What weather do you need for your first airplane lesson?
Your first airplane lesson is a dual flight with your CFI, which means the weather minimums are the lowest tier — typically 3 statute miles visibility and a 1,500-2,000 foot ceiling at Part 141 schools. But most instructors want better conditions for a first flight: 5+ statute miles visibility, 3,000+ foot ceiling, and winds under 15 knots. The goal is for you to focus on learning, not fighting weather.

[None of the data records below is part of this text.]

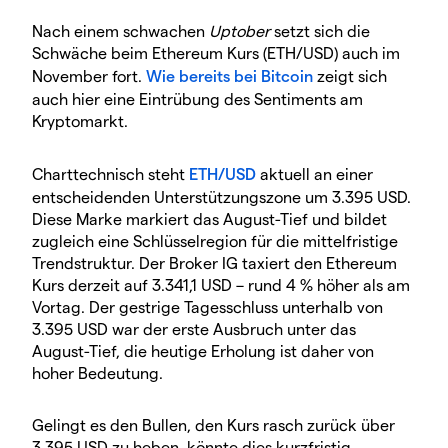
Nach einem schwachen
Uptober
setzt sich die
Schwäche beim Ethereum Kurs (ETH/USD) auch im
November fort.
Wie bereits bei Bitcoin
zeigt sich
auch hier eine Eintrübung des Sentiments am
Kryptomarkt.
Charttechnisch steht
ETH/USD
aktuell an einer
entscheidenden Unterstützungszone um 3.395 USD.
Diese Marke markiert das August-Tief und bildet
zugleich eine Schlüsselregion für die mittelfristige
Trendstruktur. Der Broker IG taxiert den Ethereum
Kurs derzeit auf 3.341,1 USD – rund 4 % höher als am
Vortag. Der gestrige Tagesschluss unterhalb von
3.395 USD war der erste Ausbruch unter das
August-Tief, die heutige Erholung ist daher von
hoher Bedeutung.
Gelingt es den Bullen, den Kurs rasch zurück über
3.395 USD zu heben, könnte dies kurzfristig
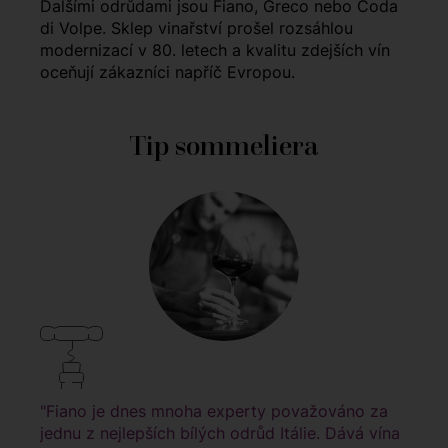
Dalšími odrůdami jsou Fiano, Greco nebo Coda
di Volpe. Sklep vinařství prošel rozsáhlou
modernizací v 80. letech a kvalitu zdejších vín
oceňují zákazníci napříč Evropou.
Tip sommeliera
"Fiano je dnes mnoha experty považováno za
jednu z nejlepších bílých odrůd Itálie. Dává vína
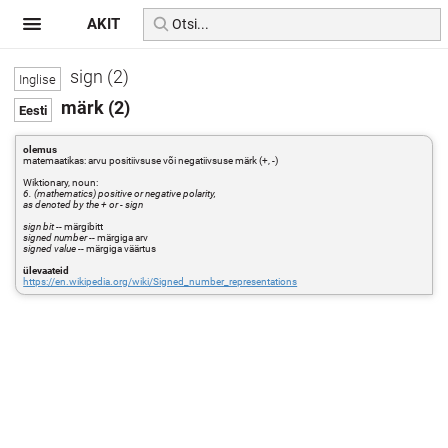
AKIT
sign (2)
märk (2)
olemus
matemaatikas: arvu positiivsuse või negatiivsuse märk (+, -)
Wiktionary, noun:
6. (mathematics) positive or negative polarity,
as denoted by the + or - sign
sign bit
-- märgibitt
signed number
-- märgiga arv
signed value
-- märgiga väärtus
ülevaateid
https://en.wikipedia.org/wiki/Signed_number_representations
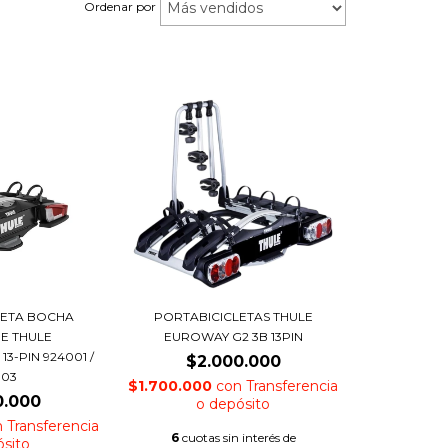
Ordenar por
LETA BOCHA
PORTABICICLETAS THULE
E THULE
EUROWAY G2 3B 13PIN
3-PIN 924001 /
$2.000.000
003
$1.700.000
con
Transferencia
0.000
o depósito
n
Transferencia
6
cuotas sin interés de
ósito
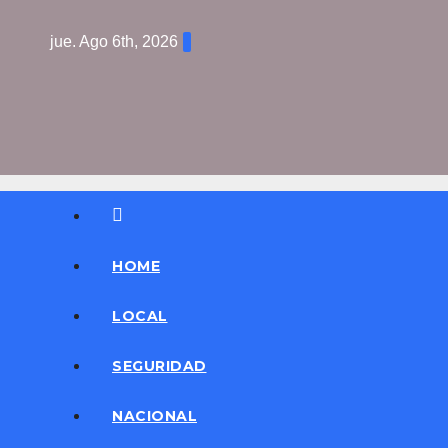
Saltar
jue. Ago 6th, 2026
al
contenido
HOME
LOCAL
SEGURIDAD
NACIONAL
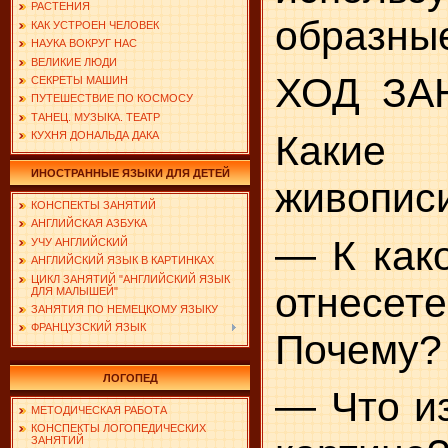
РАСТЕНИЯ
образные
КАК УСТРОЕН ЧЕЛОВЕК
НАУКА ВОКРУГ НАС
ВЕЛИКИЕ ЛЮДИ
ХОД
ЗА
СЕКРЕТЫ МАШИН
ПУТЕШЕСТВИЕ ПО КОСМОСУ
ТАНЕЦ. МУЗЫКА. ТЕАТР
Каки
КУХНЯ ДОНАЛЬДА ДАКА
ИНОСТРАННЫЕ ЯЗЫКИ ДЛЯ ДЕТЕЙ
живописи
КОНСПЕКТЫ ЗАНЯТИЙ
АНГЛИЙСКАЯ АЗБУКА
— К как
УЧУ АНГЛИЙСКИЙ
АНГЛИЙСКИЙ ЯЗЫК В КАРТИНКАХ
ЦИКЛ ЗАНЯТИЙ "АНГЛИЙСКИЙ ЯЗЫК
отнесете
ДЛЯ МАЛЫШЕЙ"
ЗАНЯТИЯ ПО НЕМЕЦКОМУ ЯЗЫКУ
ФРАНЦУЗСКИЙ ЯЗЫК
Почему?
ЛОГОПЕД
— Что и
МЕТОДИЧЕСКАЯ РАБОТА
КОНСПЕКТЫ ЛОГОПЕДИЧЕСКИХ
ЗАНЯТИЙ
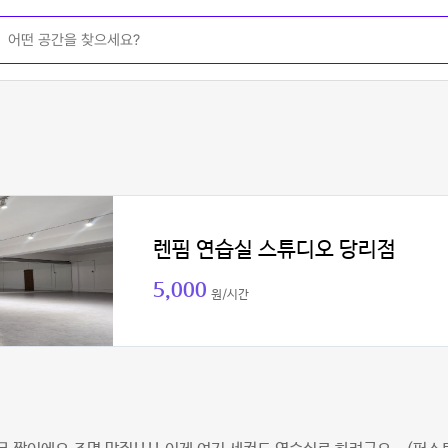
렌핌 연습실 스튜디오 당리점
5,000
원/시간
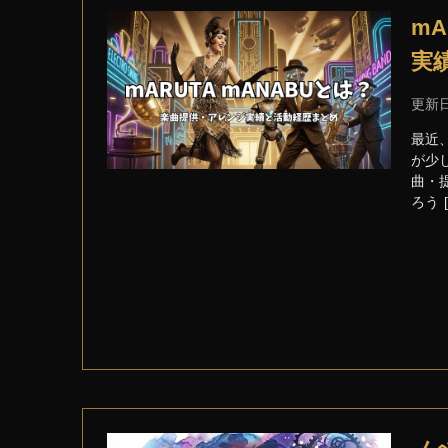
m
実
更新
最近
が少
曲・
ろう 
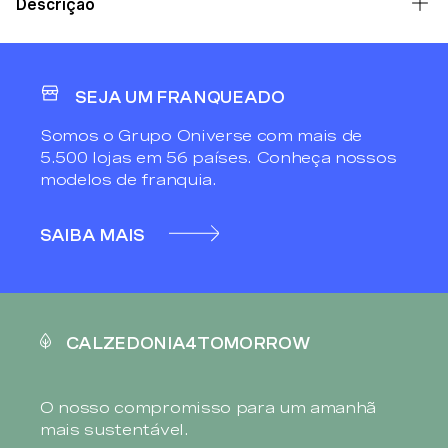
Descrição
SEJA UM FRANQUEADO
Somos o Grupo Oniverse com mais de
5.500 lojas em 56 países. Conheça nossos
modelos de franquia.
SAIBA MAIS
CALZEDONIA4TOMORROW
O nosso compromisso para um amanhã
mais sustentável.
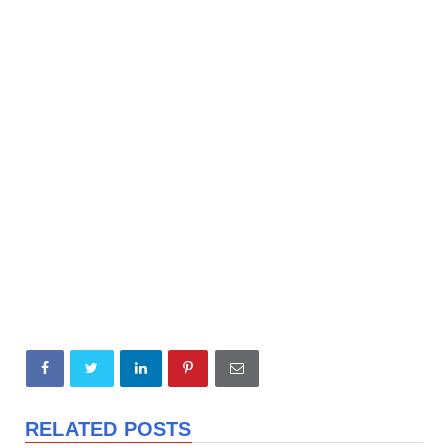
RELATED POSTS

Before leaving the ground, you and your instructor will complete a PAVE checklist: Pilot fitness (IMSAFE — Illness, Medication, Stress, Alcohol, Fatigue, Emotion), Aircraft condition, enVironment (weather, terrain, airspace), and External pressures (schedule, destination commitments). Your instructor will also pull a standard weather briefing from 1800wxbrief.com covering current conditions, forecast, winds aloft, NOTAMs, and any AIRMETs or SIGMETs in the area.
In the simulator at Aviator NYC, you flew in all weather conditions — crosswinds, low visibility, turbulence. That experience means you already understand why weather matters. Now you will see your instructor make real go/no-go decisions based on actual conditions. Read more about weather minimums for training flights.
What briefings happen before every flight?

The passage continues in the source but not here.